Having worked in IT for many years, I came to understand this simple phrase very well. It isn’t that change is bad. Change can be a good thing if what currently exists is just plain stinking bad. The problem is that all too often, when something is working reliably and does what it is supposed to be doing, then more often than not, it is better to leave well enough alone. This is one of the reasons I ended up switching to Apple back in the 90’s for personal use as for the most part, stuff just worked and I didn’t have to waste personal time being my own computer technician (why when I had to deal with that for regular

Such is the case with my server upgrade for my site. Trusty old 500MHz Power Mac G4 running a circa 2005 operating system (Mac OS X Server 10.4.11) did exactly what I wanted to reliably and without fail. While it isn’t normally recommended, I’ve also been using this system as my router and firewall in addition to hosting a number of network services including my web and mail server. Back in the “old” days, I used a Sun SPARCstation IPX to do the same and have never used a dedicated hardware router because BSD UNIX could do it all.  As for my circa 1999 Graphite G4, that is how robust and reliable it has been over the years but performance wise, it was caving in from having to handle many different tasks.

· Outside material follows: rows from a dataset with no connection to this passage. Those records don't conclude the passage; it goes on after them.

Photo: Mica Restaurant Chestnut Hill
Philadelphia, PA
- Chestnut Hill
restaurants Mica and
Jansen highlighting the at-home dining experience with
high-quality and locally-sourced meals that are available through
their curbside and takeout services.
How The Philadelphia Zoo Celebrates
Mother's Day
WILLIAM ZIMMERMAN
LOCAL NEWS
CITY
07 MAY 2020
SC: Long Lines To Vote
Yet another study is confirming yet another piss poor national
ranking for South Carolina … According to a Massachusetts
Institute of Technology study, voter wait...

The Mac mini upgrade was a no brainer. For my needs, I don’t need an uber box and the performance it offered would be a huge increase over the G4. The mini itself isn’t the problem though. The issue is Snow Leopard Server (SLS). The irony is that as with all Mac OS X Server releases dating back to Rhapsody, I’ve been involved in every single one of those software seeds. It was also through this testing that I personally never upgraded to anything beyond Tiger Server as there were some design decisions which I just personally did not care for. When I bought my first Mac Pro (the 2.66GHz quad Xeon) in 2006, it stayed on Mac OS X 10.4.11. When I upgraded to the 3.33GHz hexacore Mac Pro, I begrudgingly accepted that I had to use Snow Leopard. If I could, I would run Tiger Server on this mini even if it is EOL’d and Apple no longer provides security updates for it. Unfortunately, the minimum system is 10.6.3 so I’ve little choice in the matter unless I go and buy one of those pre-2007 systems.

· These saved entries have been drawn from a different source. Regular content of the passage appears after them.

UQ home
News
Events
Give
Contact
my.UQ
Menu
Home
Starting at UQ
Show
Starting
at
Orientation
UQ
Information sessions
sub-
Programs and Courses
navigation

Now routing (IP forwarding in my case) should be a pretty much a no brainer to implement given Mac OS X is all BSD Unix underneath. It’s worked without fail for me from OS X 10.1 to 10.4.11 in both client and server versions. Unfortunately, Apple sometimes adds things which breaks the way things are supposed to work. One of those things is scoped routing and as I ended up finding out, I’m not the only one having problems with using Snow Leopard Server to do very simple basic routing. Again, the irony is I was part of the Snow Leopard Server testing BUT I only tested it as a standalone server and never its routing and NAT functionality as I assumed (yes, I know – dangerous to assume anything) it wouldn’t be much different than previous versions. Turns out I was very wrong.

To make a long story short, after migrating everything over, I suddenly found every single client system on my internal network having issues with loading web sites completely. Trying to download anything like a small 1mb zip archive also turned into a nightmare where the connection would eventually just timeout and the download would fail. Initially, I thought there might be a misconfiguration in the firewall and went over its configuration carefully. That wasn’t the problem though.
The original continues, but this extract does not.